━━━ Data listing

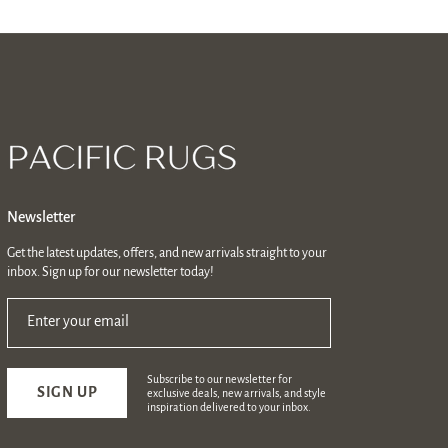
Newsletter
Get the latest updates, offers, and new arrivals straight to your
inbox. Sign up for our newsletter today!
Enter your email
Subscribe to our newsletter for
SIGN UP
exclusive deals, new arrivals, and style
inspiration delivered to your inbox.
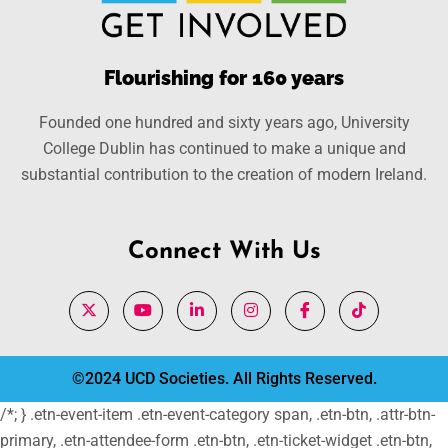
Flourishing for 160 years
Founded one hundred and sixty years ago, University
College Dublin has continued to make a unique and
substantial contribution to the creation of modern Ireland.
Connect With Us
©2024 UCD Societies. All Rights Reserved.
/*; } .etn-event-item .etn-event-category span, .etn-btn, .attr-btn-
primary, .etn-attendee-form .etn-btn, .etn-ticket-widget .etn-btn,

━━━━━━

Directions |
Reproduce the material word for word. Skip every picture it holds.

Exercise output |
Newsletter
Get the latest updates, offers, and new arrivals straight to your
inbox. Sign up for our newsletter today!
Enter your email
Subscribe to our newsletter for
SIGN UP
exclusive deals, new arrivals, and style
inspiration delivered to your inbox.
Flourishing for 160 years
Founded one hundred and sixty years ago, University
College Dublin has continued to make a unique and
substantial contribution to the creation of modern Ireland.
Connect With Us
©2024 UCD Societies. All Rights Reserved.
/*; } .etn-event-item .etn-event-category span, .etn-btn, .attr-btn-
primary, .etn-attendee-form .etn-btn, .etn-ticket-widget .etn-btn,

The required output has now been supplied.